Omar Naji, a member of AMDH’s Nador chapter, argued that responsibility for the tragedy is shared. He questioned how Spanish police could have seen Moroccan police beating migrants a short distance away yet sent a hundred refugees back to Morocco. He also noted that it was not yet possible to confirm whether some migrants died after being deported. He added that Spain used tear gas and rubber bullets against migrants, resulting in further injuries and fatalities. This assessment is drawn from AMDH documentation summarized in their report.
According to AMDH’s investigations, about 1,500 migrants advanced from the mountains toward the border without facing resistance. The journey covers roughly six kilometers past the Auxiliary Forces barracks. The report states that authorities appeared to wait for the migrants at Melilla’s border, where security forces were fully deployed. AMDH notes that in the days prior, Moroccan police took steps to push people away from the area, including the forests where they had sought refuge.
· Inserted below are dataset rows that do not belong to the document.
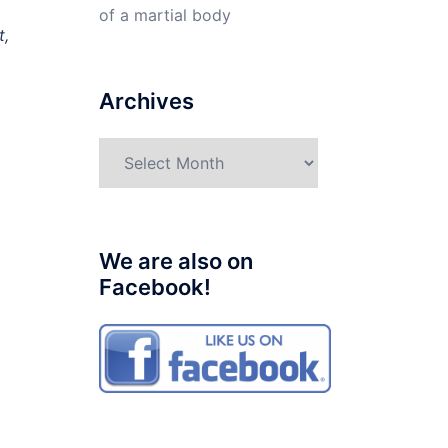
of a martial body
t,
Archives
Archives
We are also on
Facebook!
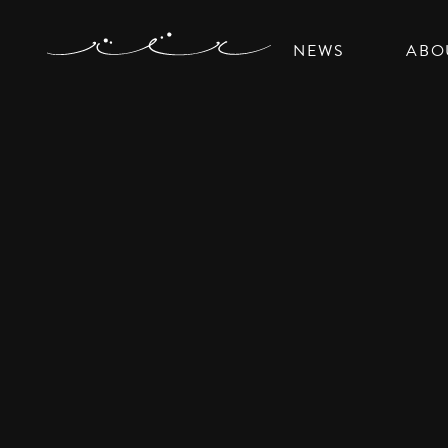
NEWS
ABO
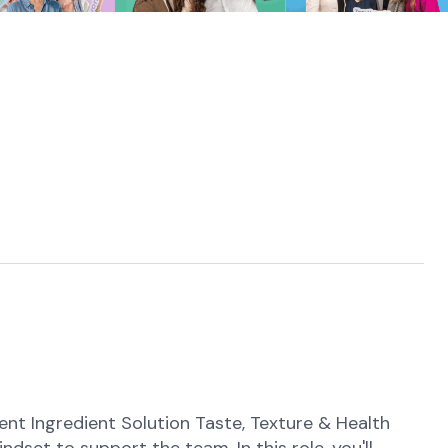
 Ingredient Solution Taste, Texture & Health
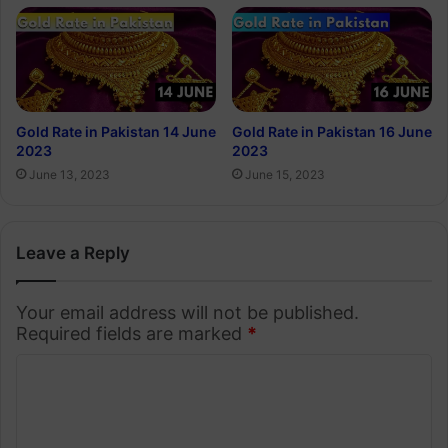
Gold Rate in Pakistan 14 June
Gold Rate in Pakistan 16 June
2023
2023
June 13, 2023
June 15, 2023
Leave a Reply
Your email address will not be published.
Required fields are marked
*
C
o
m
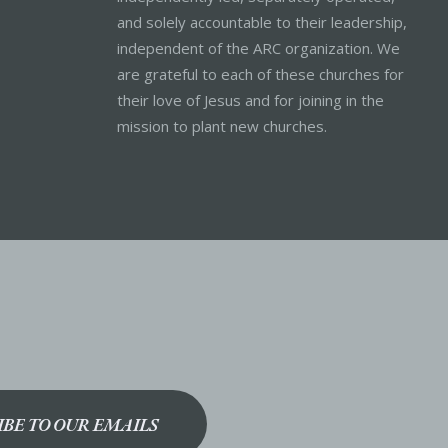
and solely accountable to their leadership,
independent of the ARC organization. We
are grateful to each of these churches for
their love of Jesus and for joining in the
mission to plant new churches.
IBE TO OUR EMAILS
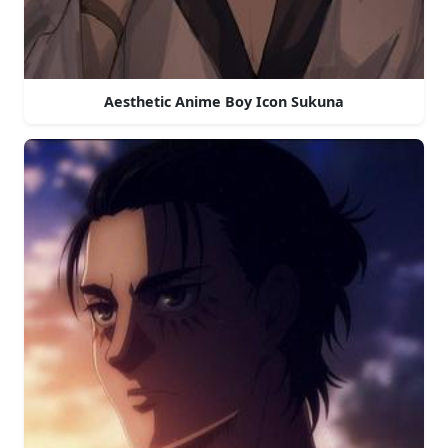
Aesthetic Anime Boy Icon Sukuna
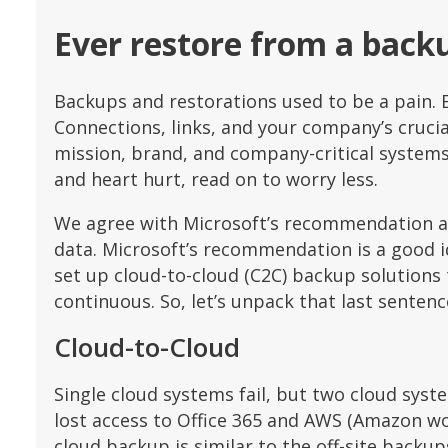
Ever restore from a back
Backups and restorations used to be a pain. 
Connections, links, and your company’s cruci
mission, brand, and company-critical systems 
and heart hurt, read on to worry less.
We agree with Microsoft’s recommendation ab
data. Microsoft’s recommendation is a good id
set up cloud-to-cloud (C2C) backup solutions 
continuous. So, let’s unpack that last sentenc
Cloud-to-Cloud
Single cloud systems fail, but two cloud syste
lost access to Office 365 and AWS (Amazon w
cloud backup is similar to the off-site backup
AMD H details a strategy scenario in which refugees attacked the border without weapons but the resulting violence produced many deaths, injuries, and detentions. The organization suggests another hypothesis: migrants were allowed to reach the border to demonstrate to the Spanish partner what the Moroccan side could do to halt migration flows. This theory is presented in the AMDH report as a possible motivating factor behind the border actions.
border intervention
Around nine in the morning, many of the first migrants appeared at the border, including a number of Sudanese individuals who attempted to open the gate. They reportedly jumped the fence without provoking immediate clashes, but Moroccan police quickly intervened and used stones and smoke grenades against the migrants. AMDH notes that the earliest victims were likely identified before the full-scale clash began, potentially before authorities stepped in amid drowning or stone-throwing incidents.
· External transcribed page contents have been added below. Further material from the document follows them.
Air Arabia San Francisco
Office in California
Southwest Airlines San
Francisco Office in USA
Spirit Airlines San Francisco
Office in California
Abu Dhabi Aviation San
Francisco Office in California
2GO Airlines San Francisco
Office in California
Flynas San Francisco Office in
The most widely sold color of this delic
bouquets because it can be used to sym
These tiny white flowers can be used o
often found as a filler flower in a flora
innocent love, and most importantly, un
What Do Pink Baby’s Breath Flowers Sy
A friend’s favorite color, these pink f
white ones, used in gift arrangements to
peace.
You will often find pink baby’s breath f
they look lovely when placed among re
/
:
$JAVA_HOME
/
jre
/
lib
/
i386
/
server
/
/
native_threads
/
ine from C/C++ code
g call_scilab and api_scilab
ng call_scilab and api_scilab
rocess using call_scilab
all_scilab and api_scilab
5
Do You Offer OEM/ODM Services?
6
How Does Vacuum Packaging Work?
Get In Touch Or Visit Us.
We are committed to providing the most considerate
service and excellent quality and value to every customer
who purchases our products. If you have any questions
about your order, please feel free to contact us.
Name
AMDH explains in detail that they documented the migrants’ experiences at the border. They say police surrounded the group, leaving little chance for escape. After the initial phase, the most shocking moments followed, described as the cruelest, most inhuman and degrading treatment. The account mentions widespread violence with batons, kicks, and stones directed at those lying on the ground, gasping for air, injured, or exhausted.
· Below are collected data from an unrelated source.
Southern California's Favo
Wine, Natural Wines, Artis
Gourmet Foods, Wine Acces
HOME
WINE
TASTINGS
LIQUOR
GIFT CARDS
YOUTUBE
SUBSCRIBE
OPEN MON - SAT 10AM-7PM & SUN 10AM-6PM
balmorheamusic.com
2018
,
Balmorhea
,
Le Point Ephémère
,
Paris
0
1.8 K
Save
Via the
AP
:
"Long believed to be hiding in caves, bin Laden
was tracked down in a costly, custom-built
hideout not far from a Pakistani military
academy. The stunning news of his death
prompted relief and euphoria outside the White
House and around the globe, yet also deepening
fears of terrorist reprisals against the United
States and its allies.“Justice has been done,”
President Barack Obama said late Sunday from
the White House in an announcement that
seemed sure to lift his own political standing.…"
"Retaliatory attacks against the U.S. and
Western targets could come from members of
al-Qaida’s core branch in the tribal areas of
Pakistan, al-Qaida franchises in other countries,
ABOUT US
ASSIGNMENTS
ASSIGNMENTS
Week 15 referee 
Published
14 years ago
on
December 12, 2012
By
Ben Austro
According to AMDH, dozens of people, some already dead and many more injured, were crowded into a 200-square-meter area at the border gate. Initial victims named by the organization include Kussay Ismail Abdelkader, Mohannad Maamoun Aissa, Abderrahim Abdellatif Ali, and Abdelaaziz Yaakoub, who were among the first identified fatalities.
Morocco’s official version attributes 23 deaths to drowning or a fall from the top of the fence, which authorities described as highly violent. The National Human Rights Council, a government body, reports that autopsies were conducted at the Nador morgue but that further details have not been provided.
Response from authorities
The first ambulances at the border transported bodies rather than stabilizing the wounded, a point of serious concern for AMDH. Over the following hours, the injured were gradually taken to hospitals, but AMDH notes that no assistance was offered to the wounded by either side for almost nine hours. The last ambulance left the area around nine that night, after which no immediate aid was provided at the border, according to the organization.
Starting at four in the afternoon, Moroccan authorities began forcibly deporting many migrants by bus to interior regions, over 800 kilometers away, even for those who were injured. AMDH documented at least one death linked to these repatriation buses, noting a young Sudanese man named Abdenacer Mohamed Ahmed who died later that night after sustaining injuries on the bus.